[Part One of a two-part article about one of the top patient satisfaction complaints: long waiting times in accessing care and healthcare service delivery the doctor’s office. Here’s how to identify the problem and what to do about it.]
There’s a well-considered reason that the healthcare industry is doing its best to banish the term “waiting room.” Every hospital and multi-physician practice knows that “reception area” or even “welcome desk” is a more thoughtful and sensitive term.

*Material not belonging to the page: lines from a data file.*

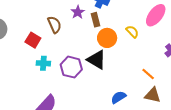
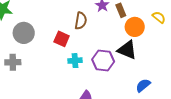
brown semicircle: (54, 25) -> (81, 21), turned 42
blue semicircle: (119, 97) -> (143, 85), moved

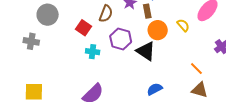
purple hexagon: (103, 61) -> (121, 39), moved

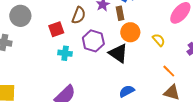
yellow semicircle: (183, 25) -> (159, 40), moved
red square: (84, 28) -> (56, 29), turned 35

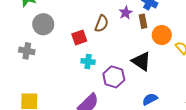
orange circle: (130, 32) -> (162, 35), moved
purple hexagon: (93, 41) -> (114, 77), moved

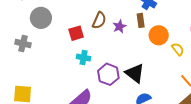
purple star: (126, 13) -> (120, 26), moved
black triangle: (141, 61) -> (135, 73), moved

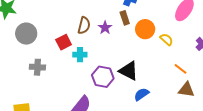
gray cross: (23, 44) -> (37, 67), moved
cyan cross: (84, 58) -> (80, 55), moved

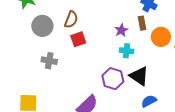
brown semicircle: (84, 25) -> (71, 20), moved
cyan cross: (80, 55) -> (126, 51), moved

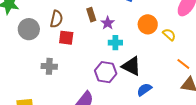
brown rectangle: (142, 23) -> (91, 15), moved
red square: (78, 39) -> (66, 38), turned 35
gray cross: (49, 61) -> (49, 66), moved

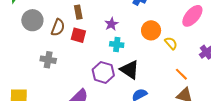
brown rectangle: (91, 15) -> (78, 12), moved
brown semicircle: (56, 19) -> (58, 27), moved
red square: (66, 38) -> (78, 35), moved

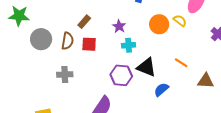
brown rectangle: (78, 12) -> (84, 22), turned 64
yellow semicircle: (171, 43) -> (180, 21), moved
orange line: (181, 74) -> (181, 63), moved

Unfortunately, the label doesn’t do much to improve the actual environment.
There’s more to the term than a semantics-spin or a stab at “proper-PC.” There’s a bit of science at work here…and some valuable ideas that are particularly useful when the “waiting,” or “delay,” or “slip in the schedule” happens to a patient in a doctor’s office.
For customers or clients or patients, waiting is a serious dynamic and usually a negative business factor throughout the service industry. Nobody likes to wait, but there’s greater anxiety and difficulty at work for someone with an uncomfortable medical issue. It’s not the same as waiting for a table at a restaurant.
The first and best to reducing patient waiting…
So the first and best anti-waiting solution is to operate with no delays and no waiting. In the patient experience of a typical office visit, access to care and service convenience are critical considerations. Empowered healthcare consumers have limited—and shrinking—tolerance for waiting weeks for an appointment or to see the doctor.
A same day or next day appointment, and an on-time office, is every patient’s desired standard of care. But it doesn’t always work that way. Reality intrudes and the average wait time for a physician appointment for the 15 large metro markets is 24.1 days, according to the Merritt Hawkins survey.
And, once in the waiting room, the average time to actually see the physician is close to 20 minutes. [Vitals.com] About 97 percent of patients get frustrated with lengthy waits, and for most of us, the too-much-waiting threshold grows toward annoyance after 10 minutes.
The ideal remedy is for the office to function efficiently at or below that standard. And from a marketing perspective, having little or no wait time is a dramatic, and highly appealing, point of differentiation above the competition.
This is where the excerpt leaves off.